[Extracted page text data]

——————

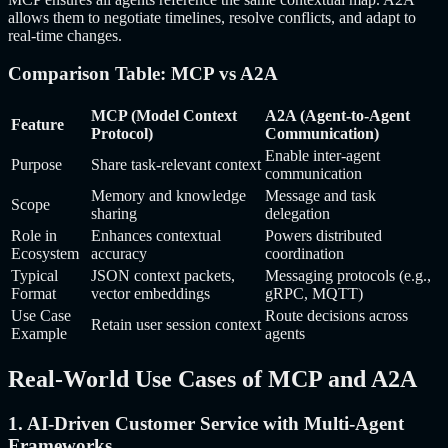
allows them to negotiate timelines, resolve conflicts, and adapt to
real-time changes.
Comparison Table: MCP vs A2A
MCP (Model Context
A2A (Agent-to-Agent
Feature
Protocol)
Communication)
Enable inter-agent
Purpose
Share task-relevant context
communication
Memory and knowledge
Message and task
Scope
sharing
delegation
Role in
Enhances contextual
Powers distributed
Ecosystem
accuracy
coordination
Typical
JSON context packets,
Messaging protocols (e.g.,
Format
vector embeddings
gRPC, MQTT)
Use Case
Route decisions across
Retain user session context
Example
agents
Real-World Use Cases of MCP and A2A
1. AI-Driven Customer Service with Multi-Agent
Frameworks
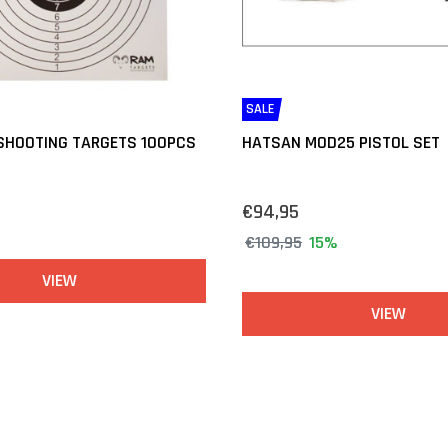
SALE
 SHOOTING TARGETS 100PCS
HATSAN MOD25 PISTOL SET
€94,95
€109,95
15%
VIEW
VIEW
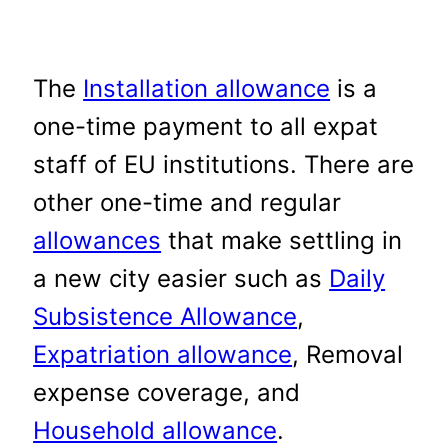
The
Installation allowance
is a
one-time payment to all expat
staff of EU institutions. There are
other one-time and regular
allowances
that make settling in
a new city easier such as
Daily
Subsistence Allowance
,
Expatriation allowance
, Removal
expense coverage, and
Household allowance
.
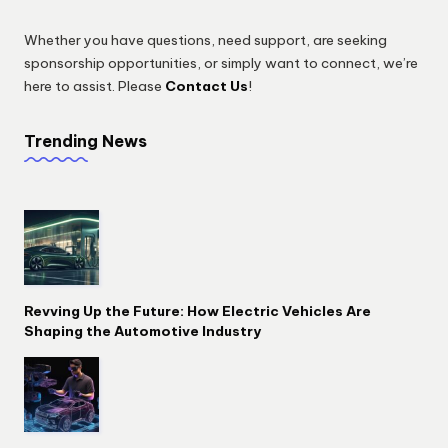
Whether you have questions, need support, are seeking
sponsorship opportunities, or simply want to connect, we’re
here to assist. Please
Contact Us
!
Trending News
Revving Up the Future: How Electric Vehicles Are
Shaping the Automotive Industry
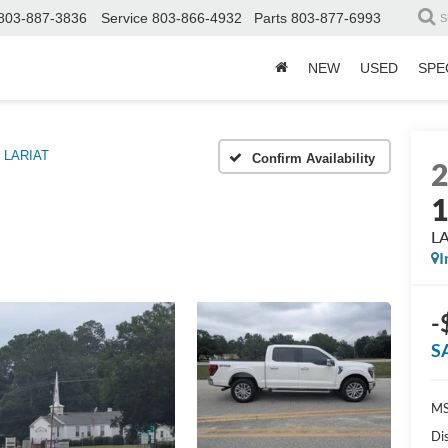
803-887-3836
Service
803-866-4932
Parts
803-877-6993
S
NEW
USED
SPE
LARIAT
Confirm Availability
L
I
-
S
MS
Di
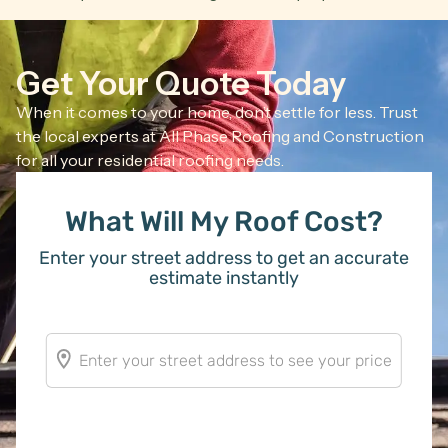
Get Your Quote Today
When it comes to your home, don’t settle for less. Trust
the local experts at All Phase Roofing and Construction
for all your residential roofing needs.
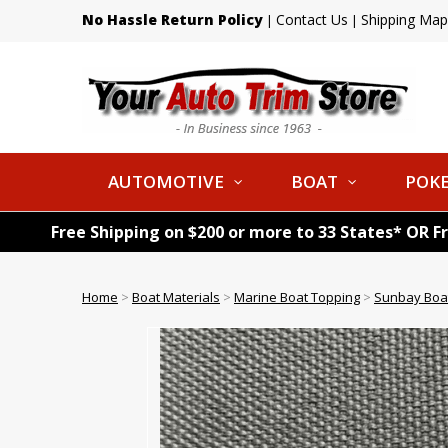
No Hassle Return Policy
Contact Us
Shipping Map
|
|
AUTOMOTIVE
BOAT
POKE
Free Shipping on $200 or more to 33 States* OR F
Home
>
Boat Materials
>
Marine Boat Topping
>
Sunbay Boat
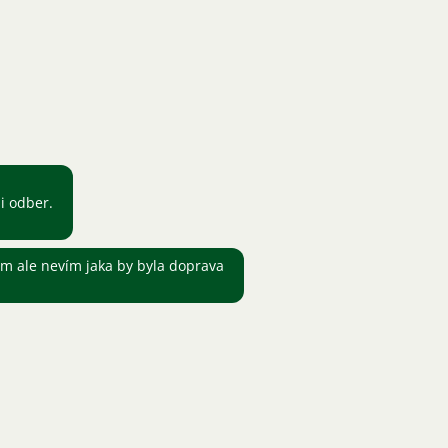
i odber.
m ale nevím jaka by byla doprava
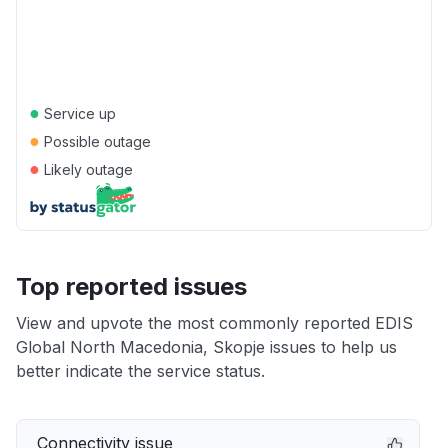
●
Service up
●
Possible outage
●
Likely outage
Top reported issues
View and upvote the most commonly reported EDIS
Global North Macedonia, Skopje issues to help us
better indicate the service status.
Connectivity issue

——————

From the line that contains "HATSAN MOD25 PISTOL SET" to the last line of the records above, copy each line exactly, both ends included, and leave the pictures out.

## Response to this exercise
HATSAN MOD25 PISTOL SET
€94,95
€109,95
15%
VIEW
VIEW
The
Installation allowance
is a
one-time payment to all expat
staff of EU institutions. There are
other one-time and regular
allowances
that make settling in
a new city easier such as
Daily
Subsistence Allowance
,
Expatriation allowance
, Removal
expense coverage, and
Household allowance
.
Whether you have questions, need support, are seeking
sponsorship opportunities, or simply want to connect, we’re
here to assist. Please
Contact Us
!
Trending News
Revving Up the Future: How Electric Vehicles Are
Shaping the Automotive Industry
803-887-3836
Service
803-866-4932
Parts
803-877-6993
S
NEW
USED
SPE
LARIAT
Confirm Availability
L
I
-
S
MS
Di
Get Your Quote Today
When it comes to your home, don’t settle for less. Trust
the local experts at All Phase Roofing and Construction
for all your residential roofing needs.
No Hassle Return Policy
Contact Us
Shipping Map
|
|
AUTOMOTIVE
BOAT
POKE
Free Shipping on $200 or more to 33 States* OR F
Home
>
Boat Materials
>
Marine Boat Topping
>
Sunbay Boat
i odber.
m ale nevím jaka by byla doprava
●
Service up
●
Possible outage
●
Likely outage
Top reported issues
View and upvote the most commonly reported EDIS
Global North Macedonia, Skopje issues to help us
better indicate the service status.
Connectivity issue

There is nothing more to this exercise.